Father Thomas Rosica, CSB, English language assistant to Fr. Lombardi, head of the Holy See Press Office, offered the following reflections on the meaning, history and symbolism of the Holy Thursday Mass of the Last Supper.

Both the Jewish and Christian traditions view eating and feasting as more than simply an opportunity to refuel the body, enjoy certain delicacies, or celebrate a particular occasion. Eating and feasting became for both traditions, encounters with transcendent realities and even union with the divine. In the New Testament, so much of Jesus' own ministry took place during meals at table.

Jesus attends many meals throughout the four Gospels: with Levi and his business colleagues, with Simon the Pharisee, with Lazarus and his sisters in Bethany, with Zacchaeus and the crowd in Jericho, with outcasts and centurions, with crowds on Galilean hillsides, and with disciples in their homes.

It is ultimately during the final meal that Jesus leaves us with his most precious gift in the Eucharist. The Scripture readings for Holy Thursday root us deeply in our Jewish past: celebrating the Passover with the Jewish people, receiving from St. Paul that which was handed on to him, namely the Eucharistic banquet, and looking at Jesus squarely in the face as he kneels before us to wash our feet in humble service. Instead of presenting to us one of the synoptic Gospel stories (Matthew, Mark, Luke) of the "institution" of the Eucharist, the Church offers us the disturbing posture of the Master kneeling before his friends to wash their feet in a gesture of humility and service.

As Jesus wraps a towel around his waist, takes a pitcher of water, stoops down and begins washing the feet of his disciples, he teaches his friends that liberation and new life are won not in presiding over multitudes from royal thrones nor by the quantity of bloody sacrifices offered on temple altars but by walking with the lowly and poor and serving them as a foot washer along the journey.

On this holy night of "institution," as Jesus drank from the cup of his blood and stooped to wash feet, a new and dynamic, common bond was created with his disciples and with us.
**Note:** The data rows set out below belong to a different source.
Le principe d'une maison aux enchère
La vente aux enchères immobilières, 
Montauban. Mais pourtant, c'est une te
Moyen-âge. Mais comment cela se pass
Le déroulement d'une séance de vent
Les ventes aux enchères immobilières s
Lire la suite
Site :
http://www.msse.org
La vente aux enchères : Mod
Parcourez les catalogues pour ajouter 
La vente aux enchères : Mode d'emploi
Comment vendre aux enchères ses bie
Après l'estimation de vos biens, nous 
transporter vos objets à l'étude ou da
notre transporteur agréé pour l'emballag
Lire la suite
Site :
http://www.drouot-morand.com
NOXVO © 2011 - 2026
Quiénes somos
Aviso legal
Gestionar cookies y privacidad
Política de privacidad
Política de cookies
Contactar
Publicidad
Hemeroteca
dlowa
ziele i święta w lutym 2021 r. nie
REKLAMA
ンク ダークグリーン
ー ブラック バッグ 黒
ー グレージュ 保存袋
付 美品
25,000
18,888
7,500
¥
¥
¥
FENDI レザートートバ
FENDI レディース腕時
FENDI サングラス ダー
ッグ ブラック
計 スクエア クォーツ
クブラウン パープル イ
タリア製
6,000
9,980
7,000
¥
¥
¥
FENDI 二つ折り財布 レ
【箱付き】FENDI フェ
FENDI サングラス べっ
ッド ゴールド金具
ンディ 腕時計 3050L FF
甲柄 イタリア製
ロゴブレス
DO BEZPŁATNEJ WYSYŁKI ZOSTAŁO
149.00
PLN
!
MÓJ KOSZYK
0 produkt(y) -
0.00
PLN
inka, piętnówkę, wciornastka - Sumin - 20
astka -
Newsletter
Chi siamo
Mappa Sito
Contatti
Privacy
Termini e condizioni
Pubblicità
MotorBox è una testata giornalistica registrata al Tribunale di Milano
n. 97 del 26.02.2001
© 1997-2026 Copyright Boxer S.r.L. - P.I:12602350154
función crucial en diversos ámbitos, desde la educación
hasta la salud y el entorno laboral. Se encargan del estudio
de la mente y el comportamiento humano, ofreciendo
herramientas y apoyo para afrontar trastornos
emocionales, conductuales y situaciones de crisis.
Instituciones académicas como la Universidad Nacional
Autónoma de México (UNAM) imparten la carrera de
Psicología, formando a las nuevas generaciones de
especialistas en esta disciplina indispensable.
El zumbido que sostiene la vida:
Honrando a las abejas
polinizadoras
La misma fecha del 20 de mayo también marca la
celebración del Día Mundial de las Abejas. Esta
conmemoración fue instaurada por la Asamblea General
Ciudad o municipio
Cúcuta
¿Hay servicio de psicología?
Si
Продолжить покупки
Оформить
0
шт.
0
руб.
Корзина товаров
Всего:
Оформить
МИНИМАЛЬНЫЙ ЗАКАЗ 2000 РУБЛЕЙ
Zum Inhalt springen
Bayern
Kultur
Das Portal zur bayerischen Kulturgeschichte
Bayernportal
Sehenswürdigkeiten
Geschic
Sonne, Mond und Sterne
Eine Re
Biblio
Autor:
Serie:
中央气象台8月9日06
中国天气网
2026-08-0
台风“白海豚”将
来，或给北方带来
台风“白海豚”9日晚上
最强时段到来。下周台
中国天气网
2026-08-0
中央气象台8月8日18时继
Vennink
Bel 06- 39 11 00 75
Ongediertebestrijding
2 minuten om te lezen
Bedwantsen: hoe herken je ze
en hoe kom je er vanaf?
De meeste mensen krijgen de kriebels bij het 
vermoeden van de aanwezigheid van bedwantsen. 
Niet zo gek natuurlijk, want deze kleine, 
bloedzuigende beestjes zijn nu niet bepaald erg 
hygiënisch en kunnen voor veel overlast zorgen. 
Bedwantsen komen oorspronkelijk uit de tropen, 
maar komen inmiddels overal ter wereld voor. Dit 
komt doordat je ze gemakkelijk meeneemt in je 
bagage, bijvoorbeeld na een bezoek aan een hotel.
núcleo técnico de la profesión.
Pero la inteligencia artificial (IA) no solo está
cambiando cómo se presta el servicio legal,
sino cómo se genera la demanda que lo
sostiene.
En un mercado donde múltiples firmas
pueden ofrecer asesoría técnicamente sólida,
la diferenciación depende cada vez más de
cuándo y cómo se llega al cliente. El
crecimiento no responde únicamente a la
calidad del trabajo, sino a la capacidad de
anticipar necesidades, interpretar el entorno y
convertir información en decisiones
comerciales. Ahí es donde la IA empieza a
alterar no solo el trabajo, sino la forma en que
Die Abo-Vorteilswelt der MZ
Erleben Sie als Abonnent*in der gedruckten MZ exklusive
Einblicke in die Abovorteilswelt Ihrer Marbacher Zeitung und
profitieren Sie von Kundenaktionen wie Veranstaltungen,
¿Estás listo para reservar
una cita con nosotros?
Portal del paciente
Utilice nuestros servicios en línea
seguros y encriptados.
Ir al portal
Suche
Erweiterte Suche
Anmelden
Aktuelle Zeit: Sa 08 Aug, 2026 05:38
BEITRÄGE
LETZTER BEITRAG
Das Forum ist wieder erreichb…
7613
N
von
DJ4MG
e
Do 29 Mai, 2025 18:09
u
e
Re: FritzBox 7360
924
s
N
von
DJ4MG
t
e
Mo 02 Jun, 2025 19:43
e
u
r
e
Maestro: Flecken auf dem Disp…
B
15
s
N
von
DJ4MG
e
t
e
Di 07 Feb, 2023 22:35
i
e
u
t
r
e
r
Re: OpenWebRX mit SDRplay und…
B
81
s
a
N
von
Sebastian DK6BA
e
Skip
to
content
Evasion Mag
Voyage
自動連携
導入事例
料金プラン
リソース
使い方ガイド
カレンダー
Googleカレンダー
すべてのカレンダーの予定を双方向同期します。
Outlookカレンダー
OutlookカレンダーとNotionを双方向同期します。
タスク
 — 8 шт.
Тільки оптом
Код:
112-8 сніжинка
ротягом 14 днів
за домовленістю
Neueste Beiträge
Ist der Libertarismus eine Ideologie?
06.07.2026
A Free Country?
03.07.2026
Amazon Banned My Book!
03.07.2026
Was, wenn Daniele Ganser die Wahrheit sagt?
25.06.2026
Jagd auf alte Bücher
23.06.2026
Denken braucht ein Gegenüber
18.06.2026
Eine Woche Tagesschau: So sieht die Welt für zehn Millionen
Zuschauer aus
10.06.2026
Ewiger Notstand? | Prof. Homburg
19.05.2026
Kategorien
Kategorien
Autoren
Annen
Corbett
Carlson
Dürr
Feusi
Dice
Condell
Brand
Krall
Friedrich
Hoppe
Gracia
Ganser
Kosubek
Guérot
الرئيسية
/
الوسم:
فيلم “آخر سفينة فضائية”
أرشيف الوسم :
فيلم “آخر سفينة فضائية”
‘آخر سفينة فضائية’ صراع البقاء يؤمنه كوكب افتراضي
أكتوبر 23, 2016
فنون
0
It is as though the whole history of salvation ends tonight just as it begins - with bare feet and the voice of God speaking to us through his own flesh and blood: "As I have done for you, so you must also do." The washing of the feet is integral to the Last Supper. It is John's way of saying to Christ's followers throughout the ages: "You must remember his sacrifice in the Mass, but you must also remember his admonition to go out and serve the world."

At the Last Supper, Jesus teaches us that true authority in the Church comes from being a servant, from laying down our lives for our friends. His life is a feast for the poor and for sinners. It must be the same for those who receive the Lord's body and blood. We become what we receive in this meal and we imitate Jesus in his saving works, his healing words, and his gestures of humble service. From the Eucharist must flow a certain style of communitarian life, a genuine care for our neighbors and for strangers.

Finally, the celebration of the Eucharist always projects us forward towards others, especially those who are poor, marginalized, abandoned or forgotten.

This year, as previously announced, Pope Francis will visit the Centro Santa Maria della Provvidenza Don Carlo Gnocchi home, celebrate the Mass of the Lords supper with residents, staff and their families, and wash the feet of the residents, many of whom are elderly and have disabilities.